Reproduce the records below exactly, leaving out any pictures.

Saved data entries
━━━━━━━━

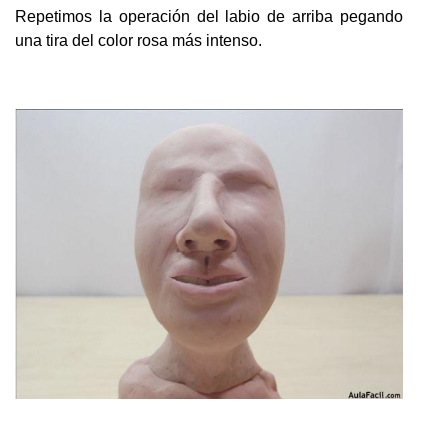
Repetimos la operación del labio de arriba pegando
una tira del color rosa más intenso.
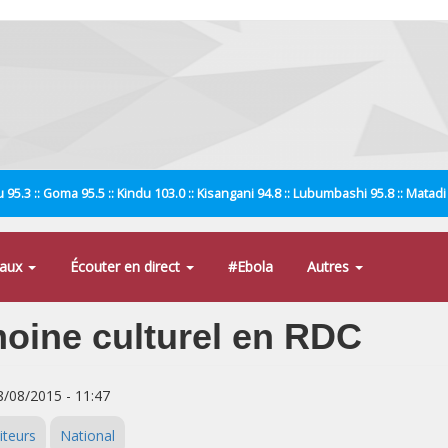
 95.3 :: Goma 95.5 :: Kindu 103.0 :: Kisangani 94.8 :: Lubumbashi 95.8 :: Matad
naux
Écouter en direct
#Ebola
Autres
moine culturel en RDC
8/08/2015 - 11:47
iteurs
National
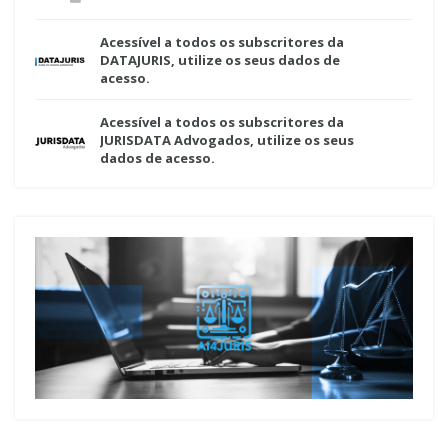
Acessível a todos os subscritores da
DATAJURIS, utilize os seus dados de
acesso.
Acessível a todos os subscritores da
JURISDATA Advogados, utilize os seus
dados de acesso.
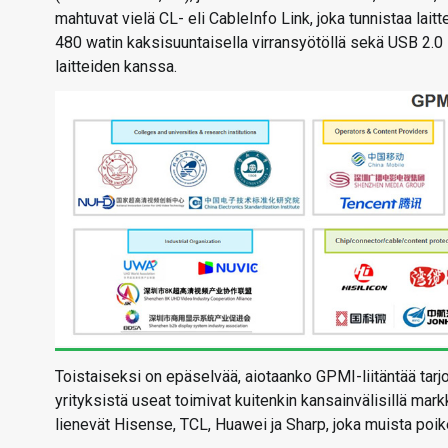
mahtuvat vielä CL- eli CableInfo Link, joka tunnistaa laitt
480 watin kaksisuuntaisella virransyötöllä sekä USB 2.0 
laitteiden kanssa.
Toistaiseksi on epäselvää, aiotaanko GPMI-liitäntää tarjo
yrityksistä useat toimivat kuitenkin kansainvälisillä mar
lienevät Hisense, TCL, Huawei ja Sharp, joka muista poik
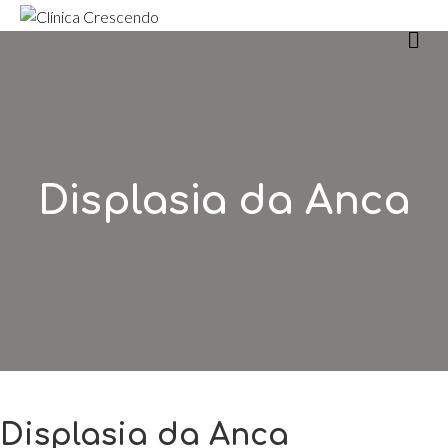
m
Displasia da Anca
Displasia da Anca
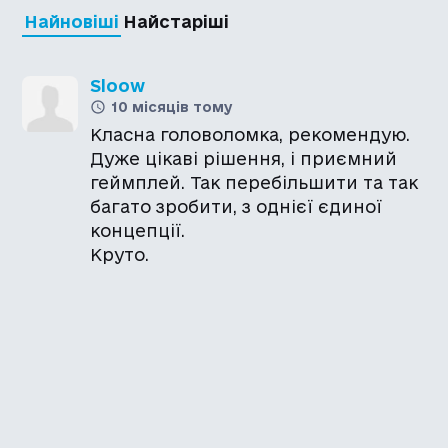
Найновіші
Найстаріші
Sloow
10 місяців тому
Класна головоломка, рекомендую.
Дуже цікаві рішення, і приємний
геймплей. Так перебільшити та так
багато зробити, з однієї єдиної
концепції.
Круто.
Каталог української
локалізації ігор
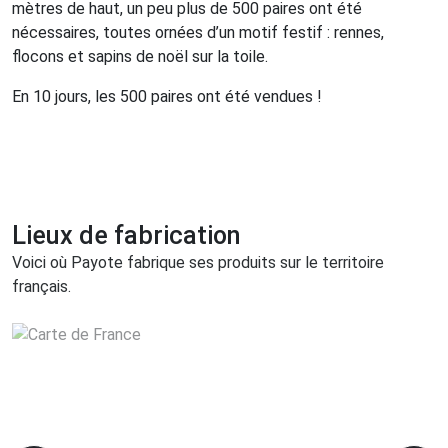
mètres de haut, un peu plus de 500 paires ont été
nécessaires, toutes ornées d’un motif festif : rennes,
flocons et sapins de noël sur la toile.
En 10 jours, les 500 paires ont été vendues !
Lieux de fabrication
Voici où Payote fabrique ses produits sur le territoire
français.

━━━━━━━━

- _EXERCISE ANSWER_:
Repetimos la operación del labio de arriba pegando
una tira del color rosa más intenso.
 95.3 :: Goma 95.5 :: Kindu 103.0 :: Kisangani 94.8 :: Lubumbashi 95.8 :: Matad
naux
Écouter en direct
#Ebola
Autres
moine culturel en RDC
8/08/2015 - 11:47
iteurs
National
Acessível a todos os subscritores da
DATAJURIS, utilize os seus dados de
acesso.
Acessível a todos os subscritores da
JURISDATA Advogados, utilize os seus
dados de acesso.
mahtuvat vielä CL- eli CableInfo Link, joka tunnistaa laitt
480 watin kaksisuuntaisella virransyötöllä sekä USB 2.0 
laitteiden kanssa.
Toistaiseksi on epäselvää, aiotaanko GPMI-liitäntää tarjo
yrityksistä useat toimivat kuitenkin kansainvälisillä mar
lienevät Hisense, TCL, Huawei ja Sharp, joka muista poik
m
Displasia da Anca
Displasia da Anca
Найновіші
Найстаріші
Sloow
10 місяців тому
Класна головоломка, рекомендую.
Дуже цікаві рішення, і приємний
геймплей. Так перебільшити та так
багато зробити, з однієї єдиної
концепції.
Круто.
Каталог української
локалізації ігор
mètres de haut, un peu plus de 500 paires ont été
nécessaires, toutes ornées d’un motif festif : rennes,
flocons et sapins de noël sur la toile.
En 10 jours, les 500 paires ont été vendues !
Lieux de fabrication
Voici où Payote fabrique ses produits sur le territoire
français.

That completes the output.